Nella santa vicinanza

Delle loro amabili, graziosissime,

Leggere, ondeggianti vesti a lamine.

Sì, se voi mie belle amiche

Volete credermi del tutto

Essa l'ha perduta!

Non c'è più!

Mai più!

L'altra gamba!

Oh, che peccato per l'altra amabile gamba!

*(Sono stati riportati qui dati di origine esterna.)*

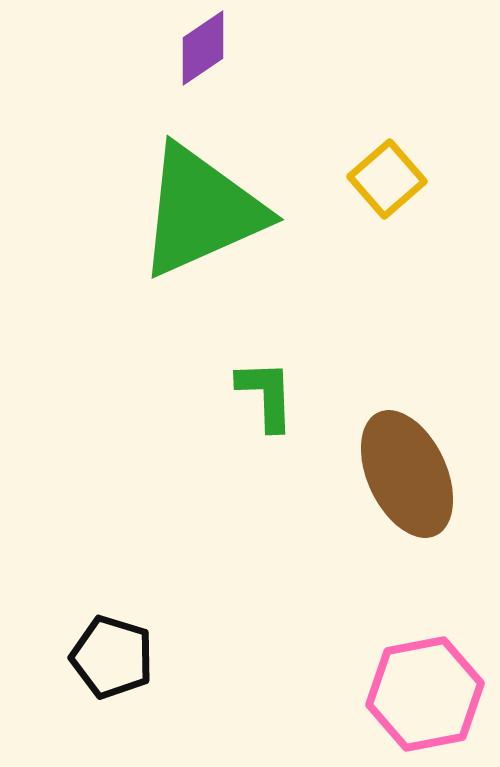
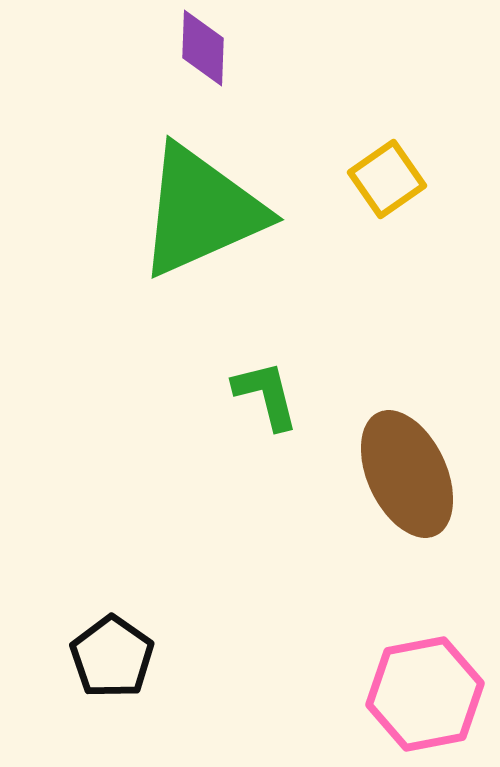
purple diamond: rotated 54 degrees counterclockwise
yellow square: rotated 6 degrees clockwise
green L-shape: rotated 12 degrees counterclockwise
black pentagon: rotated 18 degrees clockwise
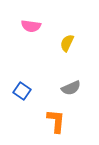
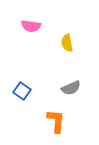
yellow semicircle: rotated 36 degrees counterclockwise
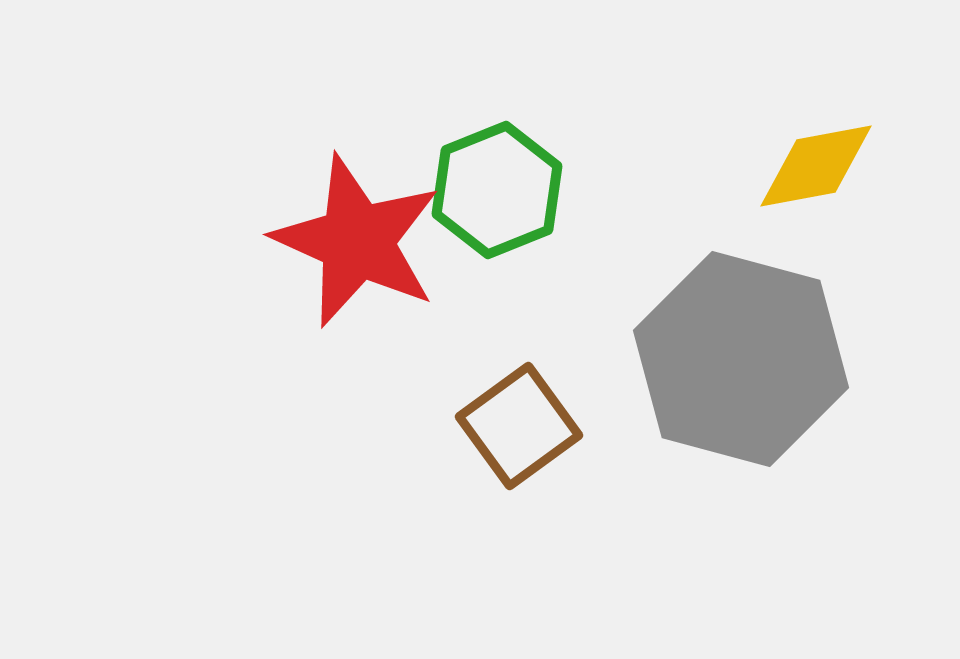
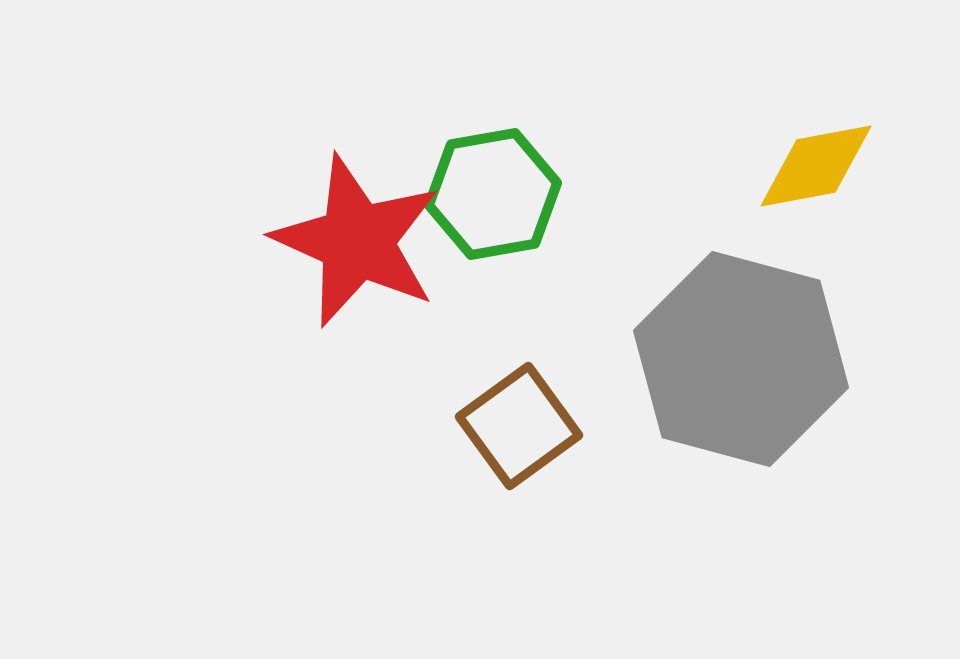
green hexagon: moved 4 px left, 4 px down; rotated 12 degrees clockwise
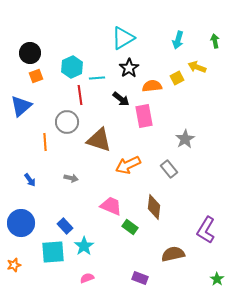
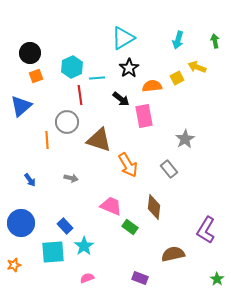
orange line: moved 2 px right, 2 px up
orange arrow: rotated 95 degrees counterclockwise
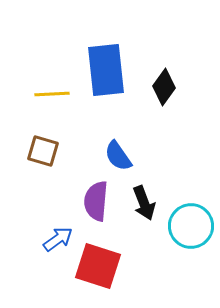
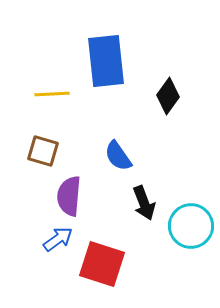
blue rectangle: moved 9 px up
black diamond: moved 4 px right, 9 px down
purple semicircle: moved 27 px left, 5 px up
red square: moved 4 px right, 2 px up
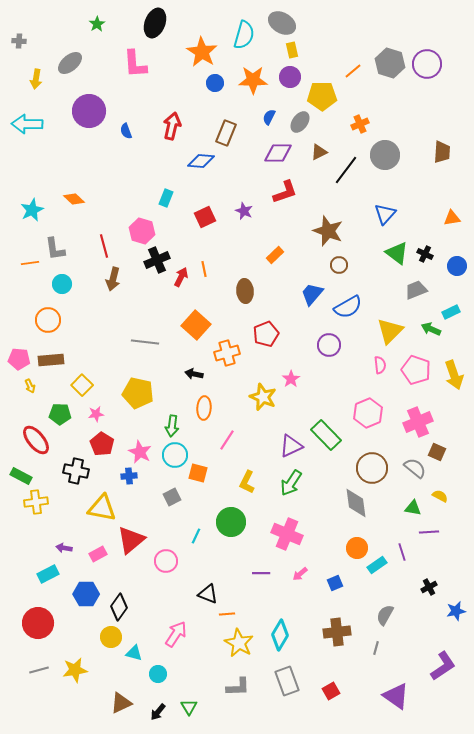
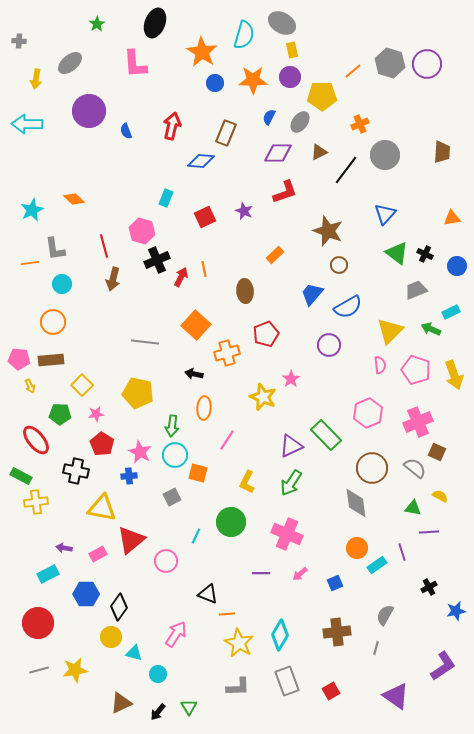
orange circle at (48, 320): moved 5 px right, 2 px down
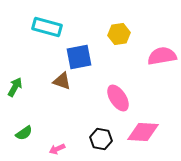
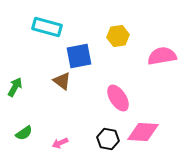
yellow hexagon: moved 1 px left, 2 px down
blue square: moved 1 px up
brown triangle: rotated 18 degrees clockwise
black hexagon: moved 7 px right
pink arrow: moved 3 px right, 6 px up
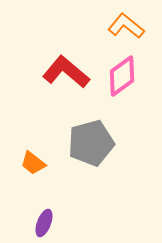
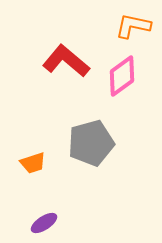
orange L-shape: moved 7 px right; rotated 27 degrees counterclockwise
red L-shape: moved 11 px up
orange trapezoid: rotated 56 degrees counterclockwise
purple ellipse: rotated 36 degrees clockwise
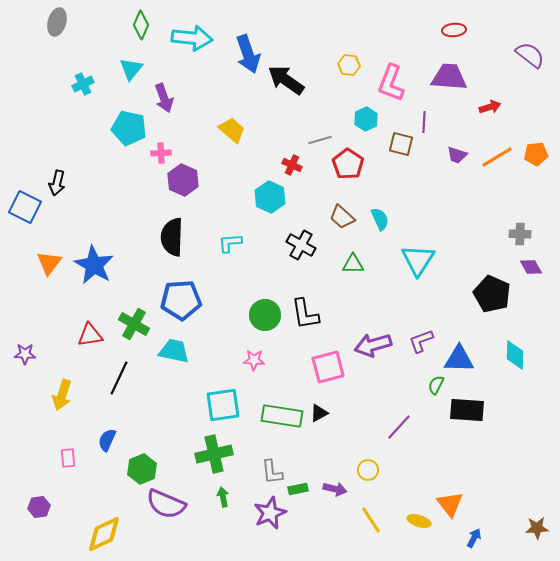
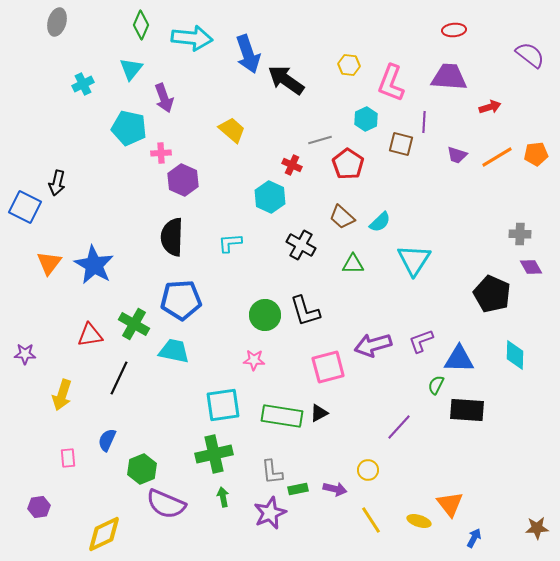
cyan semicircle at (380, 219): moved 3 px down; rotated 70 degrees clockwise
cyan triangle at (418, 260): moved 4 px left
black L-shape at (305, 314): moved 3 px up; rotated 8 degrees counterclockwise
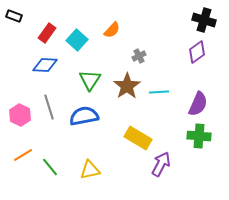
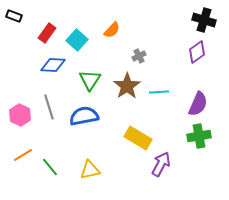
blue diamond: moved 8 px right
green cross: rotated 15 degrees counterclockwise
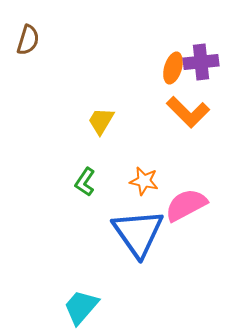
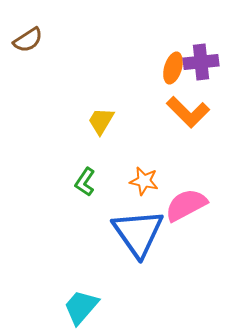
brown semicircle: rotated 40 degrees clockwise
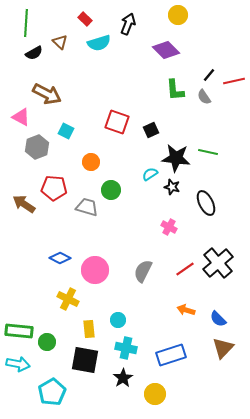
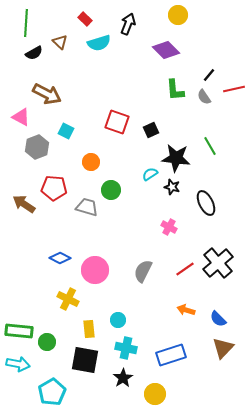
red line at (234, 81): moved 8 px down
green line at (208, 152): moved 2 px right, 6 px up; rotated 48 degrees clockwise
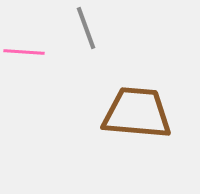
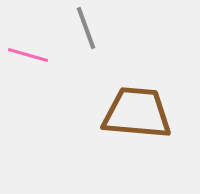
pink line: moved 4 px right, 3 px down; rotated 12 degrees clockwise
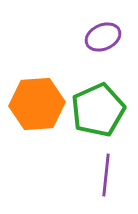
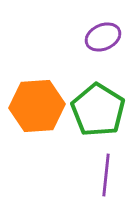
orange hexagon: moved 2 px down
green pentagon: rotated 16 degrees counterclockwise
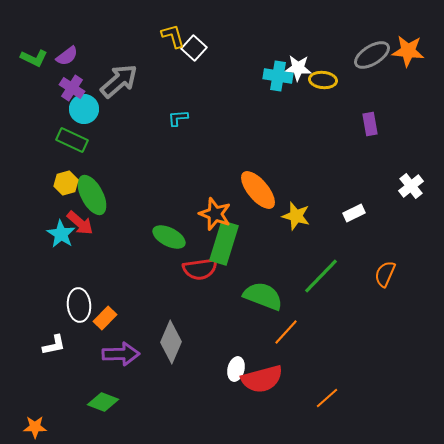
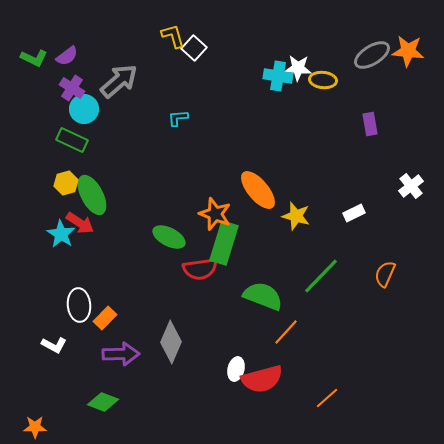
red arrow at (80, 223): rotated 8 degrees counterclockwise
white L-shape at (54, 345): rotated 40 degrees clockwise
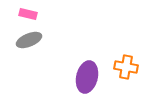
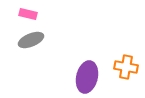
gray ellipse: moved 2 px right
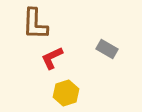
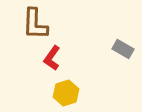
gray rectangle: moved 16 px right
red L-shape: rotated 30 degrees counterclockwise
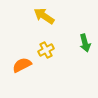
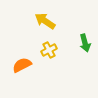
yellow arrow: moved 1 px right, 5 px down
yellow cross: moved 3 px right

Ove può indugiarsi e abbandonata dolersi?

La gamba sola?

Paurosa forse di

Un feroce, fulva la chioma,

Mostro leone?

Rosicchiata, sbriciolata...

Compassionevole, ahimè! Ahimè! Sela.

O non piangete,

Teneri cuori!

Non piangete,

Cuori di datteri! Semi di latte!

Cuori di liquorizia!

Non pianger più

Pallida Dudu!

Sii un uomo Suleika! Coraggio! Coraggio!

– Oppure bisognerebbe forse

Che ci fosse qui

Qualcosa di fortificante, fortificante per il cuore?

Una massima profumata,

Una massima solenne? –

Ah! Su, dignità!

Dignità della virtù! Europea dignità!

Soffia, soffia nuovamente

Soffietto di virtù!

Ah!

Urlare ancora una volta,

Urlare moralmente!

Come leone morale

Urlare dinanzi a le figlie del deserto!

– Giacchè gli urli della virtù,

Dilettissime fanciulle,

Son più di tutto

L'ardor dell'europeo, la fame vorace dell'europeo!

Ed ecco io sono già

Quale europeo,

Non posso far altrimenti, mi salvi Iddio!

Amen!

Cresce il deserto: guai a colui che nasconde deserti!